Turning Shit into Gold since 2006
The city of Corpus Christi, TX, has many things to be proud of. It is a city rich in salt water, hemp laced sea shell jewelry, and cheap ‘No fear’ t-shirts, but lately it has been a city saturated in calories. This week the birthplace of What-a-burger and Spring Break was named the fattest city in the United States of America. Thanks to the abundance of over sized portions served at almost every meal and a complete lack of motivational spirit this beach town by the Gulf has a population whose eating habits are as shady as the grey waters that slap against the slippery jetties.
Again, I am no food critic and hold no degree in food prep fundamentals.
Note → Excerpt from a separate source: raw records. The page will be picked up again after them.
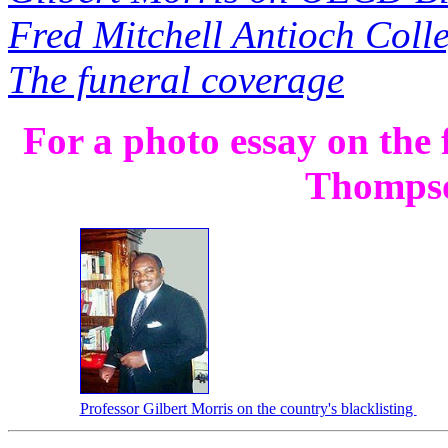
Fred Mitchell Antioch Coll
The funeral coverage
For a photo essay on the
Thomps
Professor Gilbert Morris on the country's blacklisting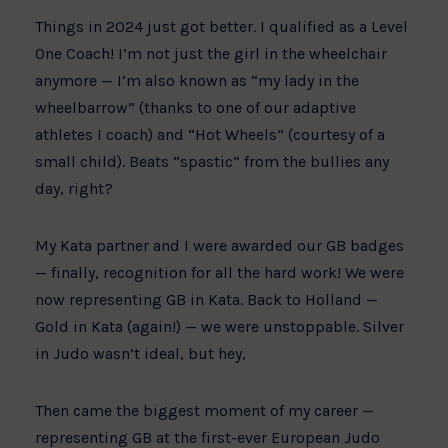
Things in 2024 just got better. I qualified as a Level
One Coach! I’m not just the girl in the wheelchair
anymore — I’m also known as “my lady in the
wheelbarrow” (thanks to one of our adaptive
athletes I coach) and “Hot Wheels” (courtesy of a
small child). Beats “spastic” from the bullies any
day, right?
My Kata partner and I were awarded our GB badges
— finally, recognition for all the hard work! We were
now representing GB in Kata. Back to Holland —
Gold in Kata (again!) — we were unstoppable. Silver
in Judo wasn’t ideal, but hey,
Then came the biggest moment of my career —
representing GB at the first-ever European Judo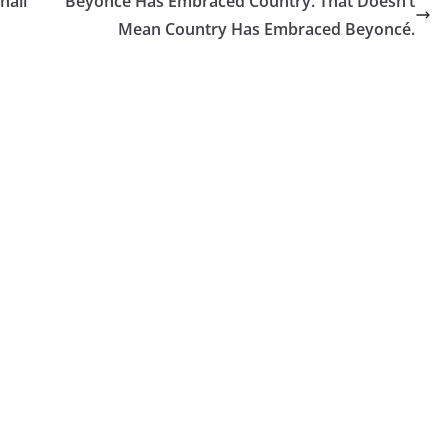
hall
Beyoncé Has Embraced Country. That Doesn’t
Mean Country Has Embraced Beyoncé.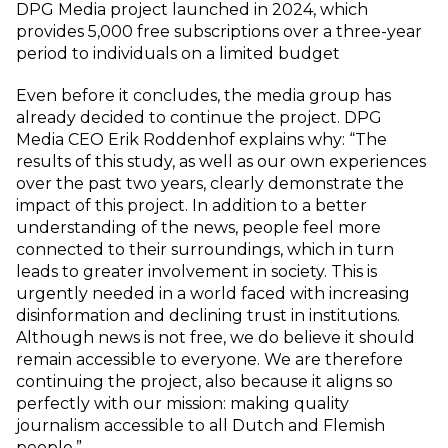
DPG Media project launched in 2024, which
provides 5,000 free subscriptions over a three-year
period to individuals on a limited budget
Even before it concludes, the media group has
already decided to continue the project. DPG
Media CEO Erik Roddenhof explains why: “The
results of this study, as well as our own experiences
over the past two years, clearly demonstrate the
impact of this project. In addition to a better
understanding of the news, people feel more
connected to their surroundings, which in turn
leads to greater involvement in society. This is
urgently needed in a world faced with increasing
disinformation and declining trust in institutions.
Although news is not free, we do believe it should
remain accessible to everyone. We are therefore
continuing the project, also because it aligns so
perfectly with our mission: making quality
journalism accessible to all Dutch and Flemish
people.”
This kind of criticism coming from a girl who used to suck BBQ sauce from the tiny McDonald’s condiment cups as a child is a bit like coffee calling the kettle a whore, but if you mange to out-weigh cities like Houston and Philadelphia than obesity is tantamount to an epidemic, and epidemics spread faster than crabs on a cupcake. That means three out of five chulas, vatos, and beach bums are fifty pounds or more overweight. There is obviously a major problem if a city of less than 300,000 can manage to over eat beyond that of a much more populous metropolitan area.
For every result there is an explanation. When I heard that Corpus had taken the number one spot on the less than honorable Men’s Fitness list I began to rack my brain for reasons why this could be. Then I remembered dining at a restaurant there during a childhood vacation to CCTX that pretty much sums up the matter.
There was a place by the name of Wet Jacks or Tidal Waves, something down those lines that instead of booths like any normal burger joint had a bunch of awkwardly attached surfboards that were too narrow for plates and too slick to keep a cold mug of brew from sliding onto the floor. Mystery solved; people who eat off of surfboards instead of surf on them usually get really fat.